## TO DO
Write out every record below exactly as it appears, omitting the pictures.

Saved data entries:
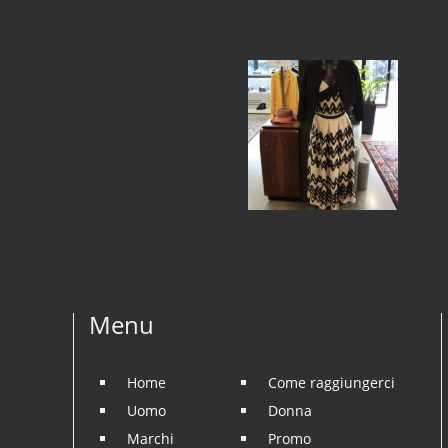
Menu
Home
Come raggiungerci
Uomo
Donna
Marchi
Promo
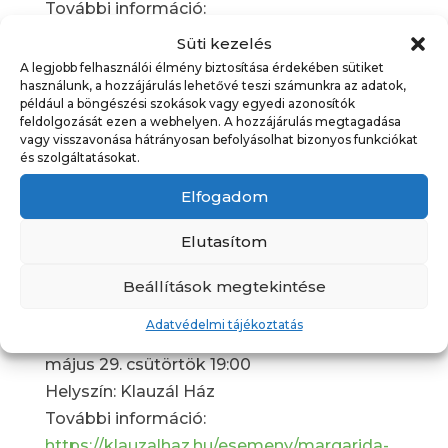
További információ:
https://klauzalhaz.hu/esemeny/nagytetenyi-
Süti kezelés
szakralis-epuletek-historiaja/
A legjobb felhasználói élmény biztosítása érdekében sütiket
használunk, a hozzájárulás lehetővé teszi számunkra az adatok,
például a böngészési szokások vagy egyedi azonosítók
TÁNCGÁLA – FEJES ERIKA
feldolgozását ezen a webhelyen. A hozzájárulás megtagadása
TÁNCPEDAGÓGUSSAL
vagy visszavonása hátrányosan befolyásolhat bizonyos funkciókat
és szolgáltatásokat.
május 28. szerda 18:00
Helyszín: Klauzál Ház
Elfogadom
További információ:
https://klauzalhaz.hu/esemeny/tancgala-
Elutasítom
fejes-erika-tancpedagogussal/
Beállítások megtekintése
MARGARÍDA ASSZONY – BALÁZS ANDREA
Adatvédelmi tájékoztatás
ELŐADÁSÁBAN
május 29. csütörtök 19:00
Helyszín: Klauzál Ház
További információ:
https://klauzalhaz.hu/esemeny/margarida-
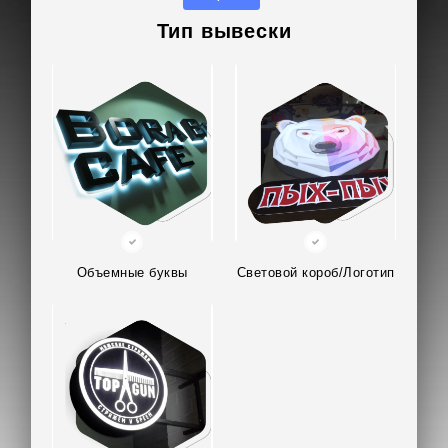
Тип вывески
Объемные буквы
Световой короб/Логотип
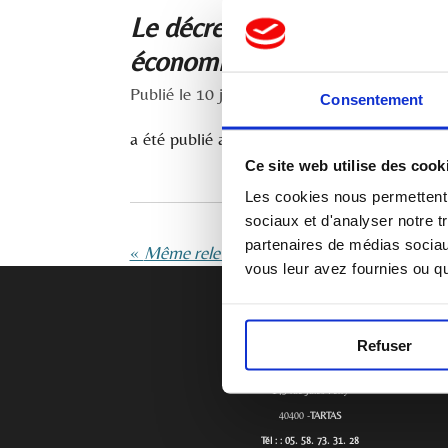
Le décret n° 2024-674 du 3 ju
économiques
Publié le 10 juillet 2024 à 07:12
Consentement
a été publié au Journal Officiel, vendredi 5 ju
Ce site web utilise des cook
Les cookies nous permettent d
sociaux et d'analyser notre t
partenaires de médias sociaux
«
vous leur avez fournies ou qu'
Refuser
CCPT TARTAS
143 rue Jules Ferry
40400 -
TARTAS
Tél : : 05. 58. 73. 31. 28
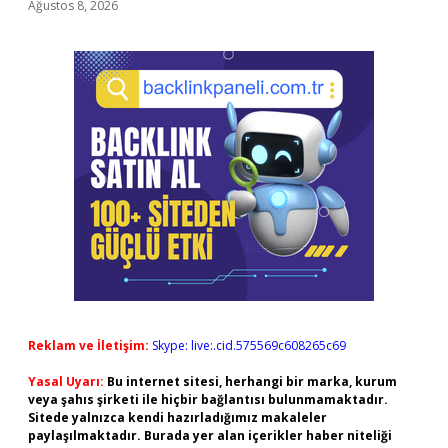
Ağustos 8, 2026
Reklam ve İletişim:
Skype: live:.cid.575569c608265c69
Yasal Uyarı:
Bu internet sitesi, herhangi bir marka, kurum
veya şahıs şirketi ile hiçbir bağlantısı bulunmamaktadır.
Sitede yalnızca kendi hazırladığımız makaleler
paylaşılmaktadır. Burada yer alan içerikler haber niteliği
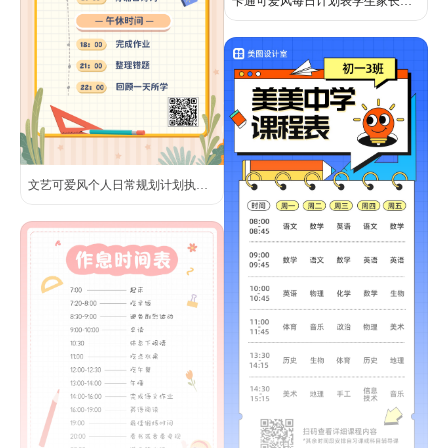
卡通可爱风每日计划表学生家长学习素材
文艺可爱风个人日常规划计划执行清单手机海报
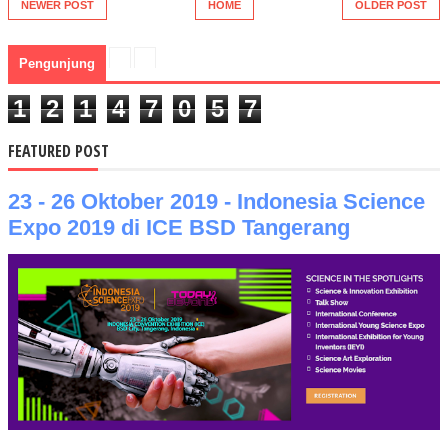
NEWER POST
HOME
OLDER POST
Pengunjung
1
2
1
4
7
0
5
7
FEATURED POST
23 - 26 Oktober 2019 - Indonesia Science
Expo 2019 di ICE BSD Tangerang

## RESPONSE TO THE EXERCISE
Menu
Home
Come raggiungerci
Uomo
Donna
Marchi
Promo
További információ:
https://klauzalhaz.hu/esemeny/nagytetenyi-
Süti kezelés
szakralis-epuletek-historiaja/
A legjobb felhasználói élmény biztosítása érdekében sütiket
használunk, a hozzájárulás lehetővé teszi számunkra az adatok,
például a böngészési szokások vagy egyedi azonosítók
TÁNCGÁLA – FEJES ERIKA
feldolgozását ezen a webhelyen. A hozzájárulás megtagadása
TÁNCPEDAGÓGUSSAL
vagy visszavonása hátrányosan befolyásolhat bizonyos funkciókat
és szolgáltatásokat.
május 28. szerda 18:00
Helyszín: Klauzál Ház
Elfogadom
További információ:
https://klauzalhaz.hu/esemeny/tancgala-
Elutasítom
fejes-erika-tancpedagogussal/
Beállítások megtekintése
MARGARÍDA ASSZONY – BALÁZS ANDREA
Adatvédelmi tájékoztatás
ELŐADÁSÁBAN
május 29. csütörtök 19:00
Helyszín: Klauzál Ház
További információ:
https://klauzalhaz.hu/esemeny/margarida-
Тип вывески
Объемные буквы
Световой короб/Логотип
Le décret n° 2024-674 du 3 ju
économiques
Publié le 10 juillet 2024 à 07:12
Consentement
a été publié au Journal Officiel, vendredi 5 ju
Ce site web utilise des cook
Les cookies nous permettent d
sociaux et d'analyser notre t
partenaires de médias sociaux
«
vous leur avez fournies ou qu'
Refuser
CCPT TARTAS
143 rue Jules Ferry
40400 -
TARTAS
Tél : : 05. 58. 73. 31. 28
Ağustos 8, 2026
Reklam ve İletişim:
Skype: live:.cid.575569c608265c69
Yasal Uyarı:
Bu internet sitesi, herhangi bir marka, kurum
veya şahıs şirketi ile hiçbir bağlantısı bulunmamaktadır.
Sitede yalnızca kendi hazırladığımız makaleler
paylaşılmaktadır. Burada yer alan içerikler haber niteliği
卡通可爱风每日计划表学生家长学习素材
文艺可爱风个人日常规划计划执行清单手机海报
NEWER POST
HOME
OLDER POST
Pengunjung
1
2
1
4
7
0
5
7
FEATURED POST
23 - 26 Oktober 2019 - Indonesia Science
Expo 2019 di ICE BSD Tangerang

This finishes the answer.